A raccontarlo è Paolo Naso, coordinatore di Mediterranean Hope (MH) – programma rifugiati e migranti della Federazione delle chiese evangeliche in Italia (FCEI). Lo fa durante la tavola rotonda organizzata a Lampedusa dal Comitato 3 ottobre.

Negli stabilimenti dell’Area marina protetta, nei pressi del nuovo porto, dove si è svolto l’incontro a cui hanno partecipato rappresentanti di ONG e organismi internazionali, oltre che testimoni di quel terribile naufragio, Naso ha spiegato «come funziona l’Osservatorio di Mediterranean Hope presente da cinque anni sull’isola: “qualcuno dice che a Lampedusa non accade più nulla. Ma questo è falso perché, anche in una situazione così diversa rispetto a quella di qualche anno fa, questo continua ad essere un luogo in cui si imparano tante cose, si comprendono le nuove dimensioni delle migrazioni, le nuove rotte, si capisce come costruire l’integrazione. E’ un laboratorio d’eccezione. A Lampedusa abbiamo capito che occorreva fare un salto di qualità – ha detto Naso – e ci siamo messi a studiare, cercando una falla nel sistema che ci permettesse di combattere il traffico clandestino. L’abbiamo trovato nel Trattato sui visti di Schengen che permette alle autorità diplomatiche di concedere visti umanitari a persone particolarmente vulnerabili. La formula è quella dei corridoi umanitari».
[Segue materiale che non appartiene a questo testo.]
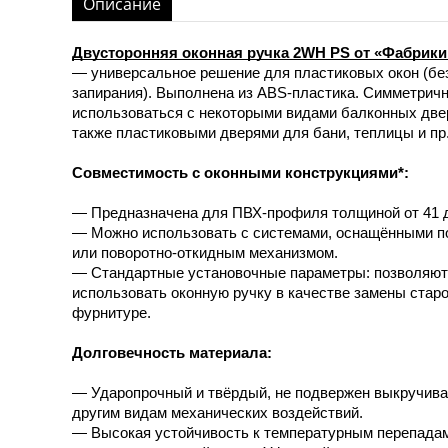
Описание
Двусторонняя оконная ручка 2WH PS от «Фабрики
— универсальное решение для пластиковых окон (бе
запирания). Выполнена из ABS-пластика. Симметричн
использоваться с некоторыми видами балконных двер
также пластиковыми дверями для бани, теплицы и пр
Совместимость с оконными конструкциями*:
— Предназначена для ПВХ-профиля толщиной от 41 д
— Можно использовать с системами, оснащёнными 
или поворотно-откидным механизмом.
— Стандартные установочные параметры: позволяют
использовать оконную ручку в качестве замены стар
фурнитуре.
Долговечность материала:
— Ударопрочный и твёрдый, не подвержен выкручива
другим видам механических воздействий.
— Высокая устойчивость к температурным перепада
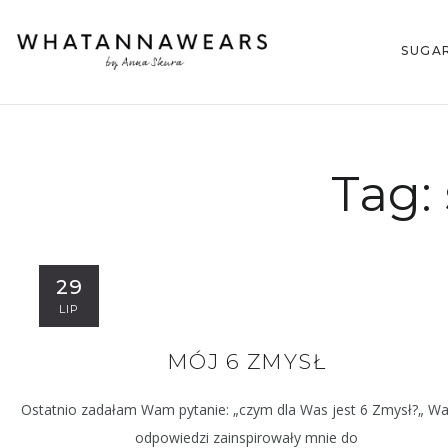
SUGA
Tag:
29
LIP
MÓJ 6 ZMYSŁ
Ostatnio zadałam Wam pytanie: „czym dla Was jest 6 Zmysł?„ W
odpowiedzi zainspirowały mnie do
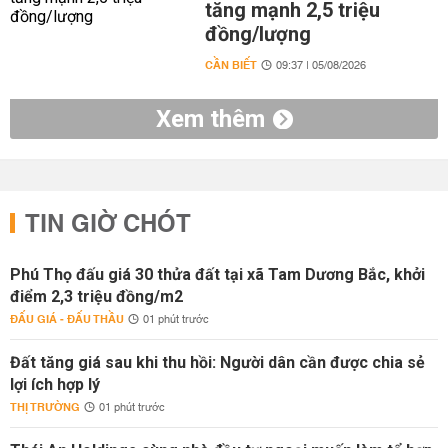
tăng mạnh 2,5 triệu
đồng/lượng
CẦN BIẾT
09:37 | 05/08/2026
Xem thêm
TIN GIỜ CHÓT
Phú Thọ đấu giá 30 thửa đất tại xã Tam Dương Bắc, khởi
điểm 2,3 triệu đồng/m2
ĐẤU GIÁ - ĐẤU THẦU
01 phút trước
Đất tăng giá sau khi thu hồi: Người dân cần được chia sẻ
lợi ích hợp lý
THỊ TRƯỜNG
01 phút trước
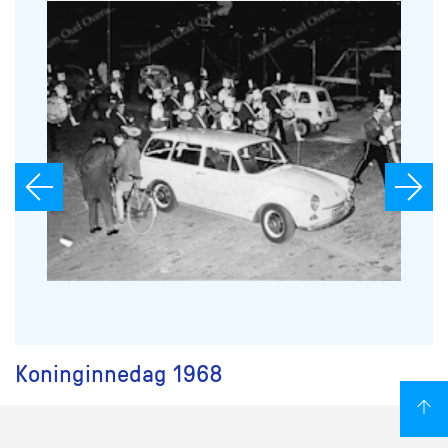
Koninginnedag 1968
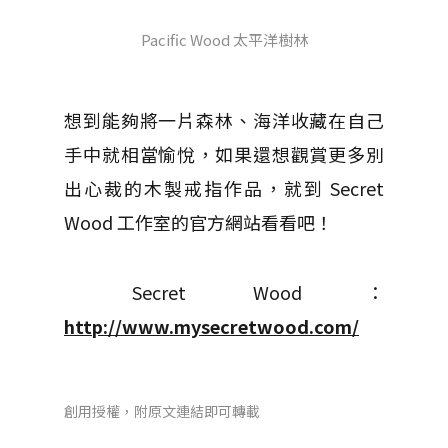
Pacific Wood 太平洋樹林
想到能夠將一片森林、海洋收藏在自己
手中就相當愉悅，如果還想觀賞更多別
出心裁的木製戒指作品，就到 Secret
Wood 工作室的官方網站看看吧！
Secret Wood：
http://www.mysecretwood.com/
創用授權，附原文連結即可轉載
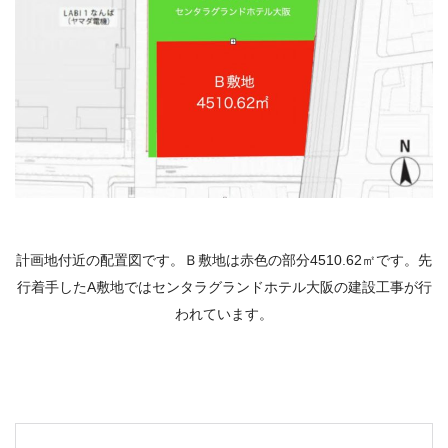
計画地付近の配置図です。Ｂ敷地は赤色の部分4510.62㎡です。先
行着手したA敷地ではセンタラグランドホテル大阪の建設工事が行
われています。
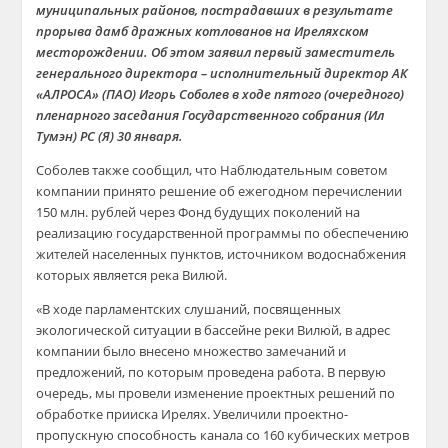
муниципальных районов, пострадавших в результате
прорыва дамб дражных котлованов на Иреляхском
месторождении. Об этом заявил первый заместитель
генерального директора – исполнительный директор АК
«АЛРОСА» (ПАО) Игорь Соболев в ходе пятого (очередного)
пленарного заседания Государственного собрания (Ил
Тумэн) РС (Я) 30 января.
Соболев также сообщил, что Наблюдательным советом
компании принято решение об ежегодном перечислении
150 млн. рублей через Фонд будущих поколений на
реализацию государственной программы по обеспечению
жителей населенных пунктов, источником водоснабжения
которых является река Вилюй.
«В ходе парламентских слушаний, посвященных
экологической ситуации в бассейне реки Вилюй, в адрес
компании было внесено множество замечаний и
предложений, по которым проведена работа. В первую
очередь, мы провели изменение проектных решений по
обработке прииска Ирелях. Увеличили проектно-
пропускную способность канала со 160 кубических метров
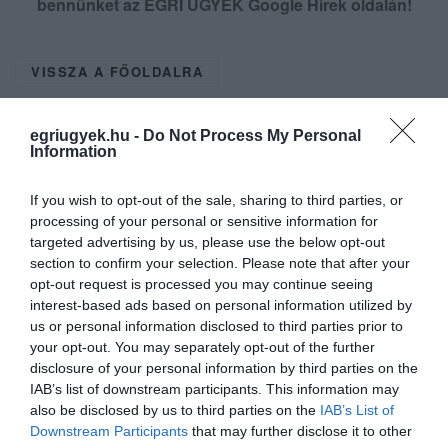
bennünket az EGRI ÜGYEK Google Hírek oldalán!
VISSZA A FŐOLDALRA
egriugyek.hu -
Do Not Process My Personal
Information
If you wish to opt-out of the sale, sharing to third parties, or
processing of your personal or sensitive information for
Legfrissebb híreink
targeted advertising by us, please use the below opt-out
section to confirm your selection. Please note that after your
opt-out request is processed you may continue seeing
interest-based ads based on personal information utilized by
us or personal information disclosed to third parties prior to
ORBÁN EGYKORI VÍZÜGYI ÁLLAMTITKÁRA
IS ELLENTMONDOTT A VOL...
your opt-out. You may separately opt-out of the further
2026. augusztus 09
|
Mindenki ügye
disclosure of your personal information by third parties on the
IAB’s list of downstream participants. This information may
also be disclosed by us to third parties on the
IAB’s List of
Downstream Participants
that may further disclose it to other
A GYAKORNOKI MUNKA: LEHETŐSÉGEK ÉS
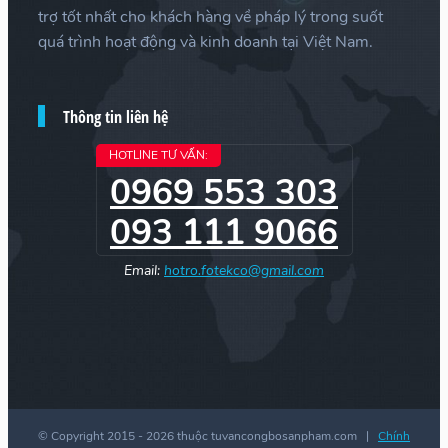
trợ tốt nhất cho khách hàng về pháp lý trong suốt
quá trình hoạt động và kinh doanh tại Việt Nam.
Thông tin liên hệ
HOTLINE TƯ VẤN:
0969 553 303
093 111 9066
Email:
hotro.fotekco@gmail.com
© Copyright 2015 -
2026 thuộc tuvancongbosanpham.com |
Chính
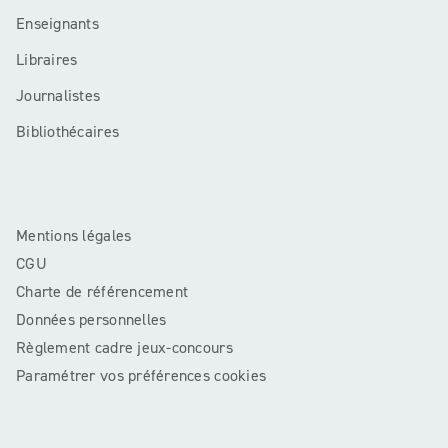
Enseignants
Libraires
Journalistes
Bibliothécaires
Mentions légales
CGU
Charte de référencement
Données personnelles
Règlement cadre jeux-concours
Paramétrer vos préférences cookies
L’esperienza che MH sta portando avanti in Libano dal 2016 e che ha permesso a circa 1400 persone di arrivare in Italia in sicurezza e di intraprendere percorsi di studio e lavoro mostra che «l’accoglienza delle persone operata con dignità genera delle storie meravigliose di integrazione».

I corridoi umanitari – spiega ancora Paolo Naso, come riporta l NEV, l’agenzia di stampa della Federazione delle Chiese Evangeliche in Italia- «hanno un senso più per il modello che per i numeri. Questa è la proposta che facciamo all’Unione europea e al mondo. L’impegno deve essere quello di un grande corridoio dalla Libia che liberi le persone che sono lì intrappolate. E questo è il senso di questa celebrazione. Abbiamo bisogno di reinventare una narrazione diversa che sappia trasmettere alle persone il senso del nostro impegno. Non ne va solo della nostra intelligenza, ma anche della nostra umanità».